Mais uma semana, que já se sente na pele que se aproxima mais um daqueles fins de semana duros de doer!! Não fosse a estreia dos Ocultara e o regresso tão aguardado dos Greengo.

Ambos projetos do Porto e ambos em casa, nada melhor que começar e regressar na companhia dos seus no palco do Woodstock69 (sim, eu adoro este bar, dá para rockar e jogar bilhar… julguem-me… abraço Toni e companhia ).

Lá fui eu mais uma vez, com a câmara embrulhada numa t-shirt preta qualquer dentro de um totebag rumo a São Roque, primeira paragem Ocultara.
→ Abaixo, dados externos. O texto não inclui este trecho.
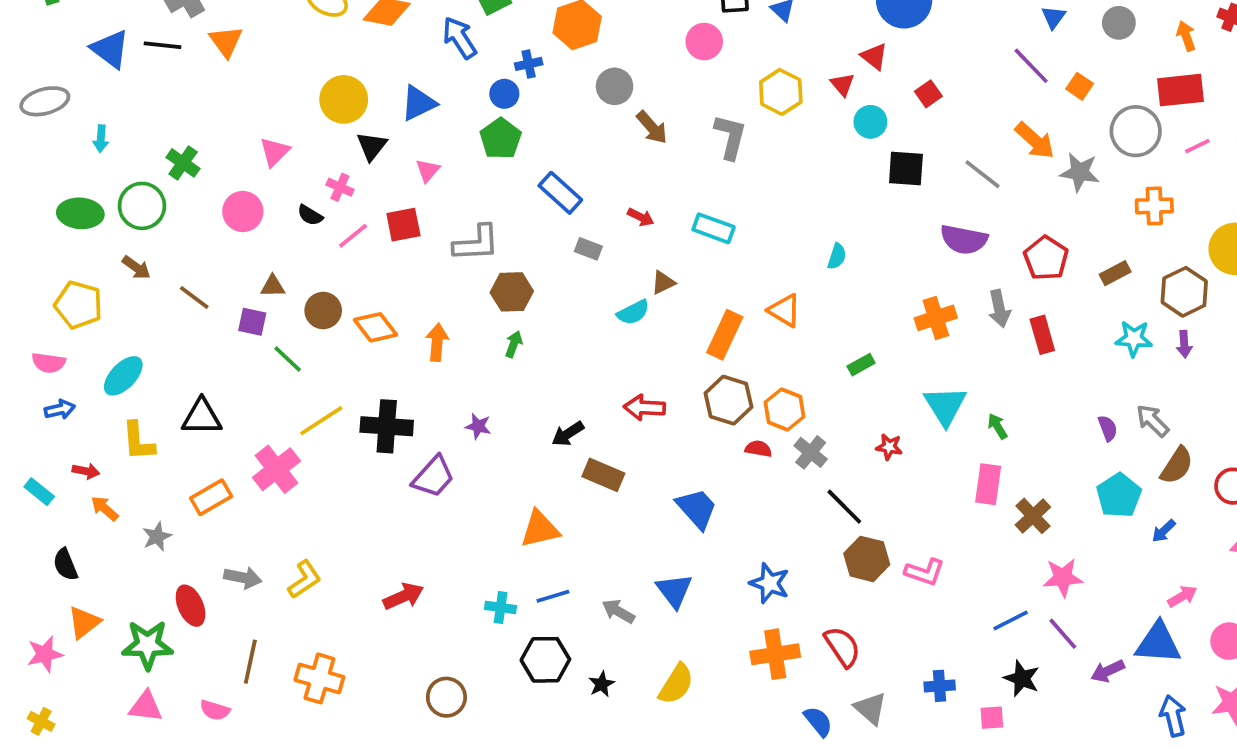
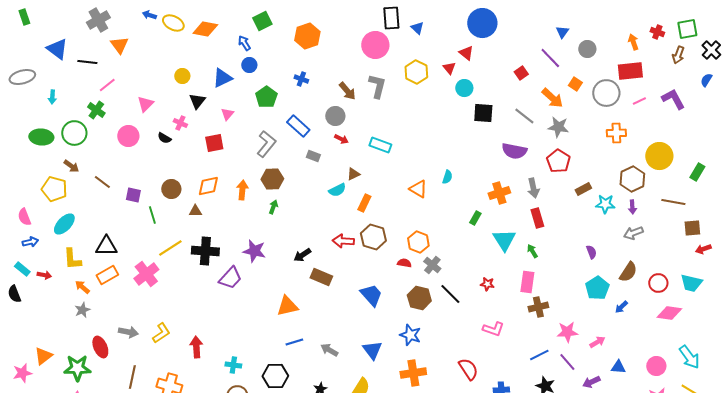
gray circle: (1119, 23) -> (587, 49), moved
blue arrow: (460, 38) -> (244, 43), size x0.7
pink circle: (704, 42) -> (375, 45), size x1.4
black line: (163, 45) -> (87, 62), moved
blue cross: (529, 64) -> (301, 79), moved, turned 32
gray circle: (615, 86) -> (335, 116), moved
orange square: (1080, 86) -> (575, 84), moved
blue circle: (504, 94) -> (249, 65), moved
red square: (928, 94) -> (521, 73), moved
yellow circle: (344, 99) -> (182, 76), size x0.6
gray L-shape: (730, 137) -> (377, 86), moved
gray star: (1080, 172) -> (558, 127), moved
pink line: (353, 236) -> (107, 85), moved
gray L-shape: (476, 243) -> (266, 144), moved, turned -48
cyan semicircle: (837, 256) -> (447, 177), moved
brown rectangle: (1115, 273) -> (583, 189), moved
brown triangle: (273, 286) -> (195, 211), moved
yellow pentagon: (78, 305) -> (54, 189), moved
orange diamond: (375, 327) -> (208, 186), moved, turned -65
orange rectangle: (725, 335) -> (364, 203), moved, size x0.7
red rectangle: (1042, 335) -> (537, 218), moved
orange arrow: (437, 342) -> (242, 190), moved
green line: (288, 359) -> (152, 215), turned 30
pink semicircle: (49, 363) -> (24, 217), turned 60
green rectangle: (861, 365) -> (475, 218), moved, turned -32
brown hexagon: (728, 400) -> (373, 237), moved
gray arrow: (1152, 421) -> (633, 233), moved, turned -66
purple star: (478, 426) -> (254, 251), size x1.6
red star: (889, 447) -> (487, 284), moved
cyan rectangle: (39, 492) -> (22, 269), moved
orange rectangle: (211, 497) -> (107, 275), moved
orange arrow: (105, 508) -> (82, 287), moved
brown cross: (1033, 516) -> (538, 307), moved, turned 30
brown hexagon: (867, 559) -> (419, 298), moved
black semicircle: (65, 565) -> (14, 294), moved
blue triangle: (674, 591) -> (372, 350), moved
red arrow: (403, 596) -> (196, 347), moved, turned -70
pink arrow: (1182, 596) -> (597, 342), moved
cyan cross: (501, 607) -> (233, 365), moved
blue triangle: (1158, 643) -> (618, 367), size x0.6
red semicircle: (842, 647) -> (468, 369), moved
black hexagon: (545, 660) -> (275, 376), moved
Estrearam, prometeram e entregaram, desde peso a gesso, não faltou nada. Oriundos também do Centro Cultural STOP, nasceram do melhor que STOP tem para oferecer, amizade!

Três amigos de longa data começaram Ocultara como a maior parte das bandas começam, dão o toque, marcam umas jams, de jams passam a ensaios e de ensaios felizmente passaram a este concerto (que no final deste, deram que falar pela positiva obviamente, não tivesse sido o mesmo, uma estreia do crl!).

Numa mistura de riffs hipnóticos, lentos e pesados que para além de darem que falar entre o público, certamente deram-lhes uma boa dor de pescoço na manhã seguinte, que vibraram com eles desde o começo.

Um trio que pareceu uma orquestra para os felizes coitades que estavam em frente daquela muralha de colunas e amplificadores, que uniram ambas as bandas num só lema: “Morte aos vossos timpanos!”

Sampaio na guitarra e voz, Toni no baixo e Miranda na bateria, marcaram, no bom sentido, todos os presentes e que certamente será o primeiro concerto de muitos para este novo projeto portuense. – Fiquem atentos pois quem avisa, vosso amigo é!

inda no rescaldo do concerto passado, o público não teve descanso e já os Greengo, preparavam a artilharia deles para mais uma vez, abalar os alicerces do Woodstock69. Desta vez Martelo contava com 3 amplificadores (2 de guitarra e 1 de baixo), tendo Chaka o comando da bateria. Para quem não vive debaixo de uma pedra, são nomes já assentes no underground, não só portuense mas também nacional, graças aos projetos entre eles partilhados também de Krypto e Cobrafuma. Mas é em Greengo (que a meu ver) a sinergia deste duo tem mais por onde respirar, duas máquinas prontas a levar qualquer mesa de som ao limitador. E felizmente não me enganei, um concerto que trouxe boas memórias a todes os presentes com temas como “Big Bikes” e Heavyman” que já ecoavam na nossa cabeça desde da última apresentação da banda ao vivo a meados de 2021 (se não me engano). Nem sei se devo descrever o que é Greengo ao vivo, mas se ainda não tiveram oportunidade, opah tenho muita pena vossa! Rezem que não foi um concerto único e que não parem por mais uns anos. Até lá ouçam o EP deles “Dabstep” e deem asas à vossa imaginação!